Entries shown:
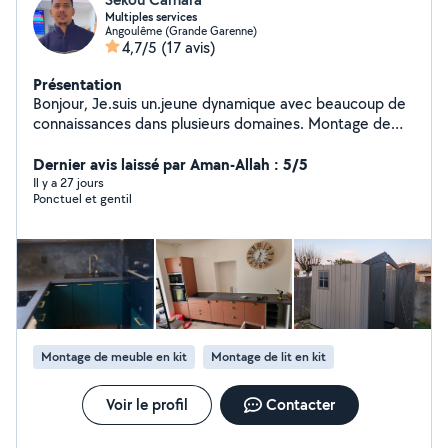
Multiples services
Angoulême (Grande Garenne)
4,7/5
(17 avis)
Présentation
Bonjour, Je.suis un.jeune dynamique avec beaucoup de
connaissances dans plusieurs domaines. Montage de
meubles Fixation de télé Pose papier peint Montage
abri jardin Changement de serrure Déménagement
Dernier avis laissé par Aman-Allah : 5/5
Récupération de colis dans buts/conforama/castorama
Il y a 27 jours
Ponctuel et gentil
etc....
Montage de meuble en kit
Montage de lit en kit
Voir le profil
Contacter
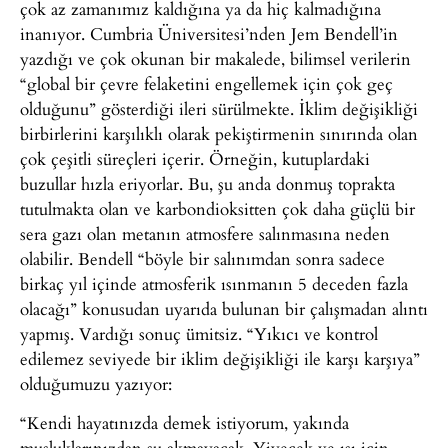
çok az zamanımız kaldığına ya da hiç kalmadığına
inanıyor. Cumbria Üniversitesi’nden Jem Bendell’in
yazdığı ve çok okunan bir makalede, bilimsel verilerin
“global bir çevre felaketini engellemek için çok geç
olduğunu” gösterdiği ileri sürülmekte. İklim değişikliği
birbirlerini karşılıklı olarak pekiştirmenin sınırında olan
çok çeşitli süreçleri içerir. Örneğin, kutuplardaki
buzullar hızla eriyorlar. Bu, şu anda donmuş toprakta
tutulmakta olan ve karbondioksitten çok daha güçlü bir
sera gazı olan metanın atmosfere salınmasına neden
olabilir. Bendell “böyle bir salınımdan sonra sadece
birkaç yıl içinde atmosferik ısınmanın 5 deceden fazla
olacağı” konusudan uyarıda bulunan bir çalışmadan alıntı
yapmış. Vardığı sonuç ümitsiz. “Yıkıcı ve kontrol
edilemez seviyede bir iklim değişikliği ile karşı karşıya”
olduğumuzu yazıyor:
“Kendi hayatınızda demek istiyorum, yakında
musluklarınızdan su akmayacak. Yiyecek ve ısı için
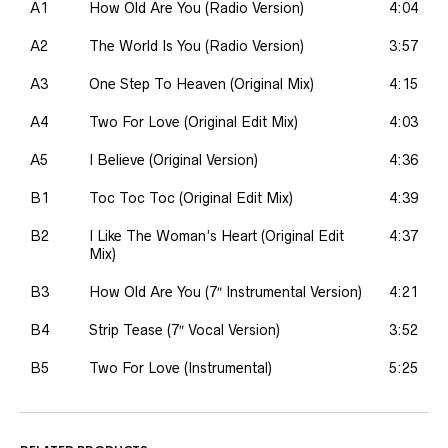
A1
How Old Are You (Radio Version)
4:04
A2
The World Is You (Radio Version)
3:57
A3
One Step To Heaven (Original Mix)
4:15
A4
Two For Love (Original Edit Mix)
4:03
A5
I Believe (Original Version)
4:36
B1
Toc Toc Toc (Original Edit Mix)
4:39
B2
I Like The Woman’s Heart (Original Edit
4:37
Mix)
B3
How Old Are You (7″ Instrumental Version)
4:21
B4
Strip Tease (7″ Vocal Version)
3:52
B5
Two For Love (Instrumental)
5:25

Exercise description:
Reading through the preceding records, tally each line that holds the word "Version" and give the tally by itself.

Response to this exercise:
5